## PROBLEM
The lines below are to be quoted exactly, from the first through the one that contains "This screenshot has height=1056, width=768.".
┌─ PROVIDED RECORDS
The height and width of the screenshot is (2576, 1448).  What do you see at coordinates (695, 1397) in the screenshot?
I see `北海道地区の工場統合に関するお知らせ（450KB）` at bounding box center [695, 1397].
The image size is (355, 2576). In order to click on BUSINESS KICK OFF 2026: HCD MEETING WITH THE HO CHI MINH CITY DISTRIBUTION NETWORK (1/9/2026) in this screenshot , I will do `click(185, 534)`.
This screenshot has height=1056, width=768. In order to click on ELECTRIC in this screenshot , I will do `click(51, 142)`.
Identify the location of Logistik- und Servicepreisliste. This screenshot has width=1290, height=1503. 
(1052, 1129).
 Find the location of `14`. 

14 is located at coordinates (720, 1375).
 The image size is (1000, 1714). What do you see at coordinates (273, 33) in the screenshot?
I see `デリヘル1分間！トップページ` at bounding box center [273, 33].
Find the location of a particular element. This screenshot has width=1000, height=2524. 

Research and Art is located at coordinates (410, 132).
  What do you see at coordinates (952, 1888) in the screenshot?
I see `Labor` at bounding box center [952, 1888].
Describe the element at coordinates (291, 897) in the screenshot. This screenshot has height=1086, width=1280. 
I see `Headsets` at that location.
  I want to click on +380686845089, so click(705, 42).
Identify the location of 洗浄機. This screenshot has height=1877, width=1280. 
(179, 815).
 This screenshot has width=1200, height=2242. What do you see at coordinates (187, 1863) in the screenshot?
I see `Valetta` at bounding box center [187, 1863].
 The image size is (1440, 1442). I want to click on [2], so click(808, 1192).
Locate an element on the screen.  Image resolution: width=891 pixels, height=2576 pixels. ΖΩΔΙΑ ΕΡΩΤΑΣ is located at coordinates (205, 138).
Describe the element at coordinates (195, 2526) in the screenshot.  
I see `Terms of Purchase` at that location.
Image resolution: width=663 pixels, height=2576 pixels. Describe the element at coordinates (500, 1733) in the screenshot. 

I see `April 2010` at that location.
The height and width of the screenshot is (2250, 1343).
└─
## PROBLEM SOLUTION
The height and width of the screenshot is (2576, 1448).  What do you see at coordinates (695, 1397) in the screenshot?
I see `北海道地区の工場統合に関するお知らせ（450KB）` at bounding box center [695, 1397].
The image size is (355, 2576). In order to click on BUSINESS KICK OFF 2026: HCD MEETING WITH THE HO CHI MINH CITY DISTRIBUTION NETWORK (1/9/2026) in this screenshot , I will do `click(185, 534)`.
This screenshot has height=1056, width=768. In order to click on ELECTRIC in this screenshot , I will do `click(51, 142)`.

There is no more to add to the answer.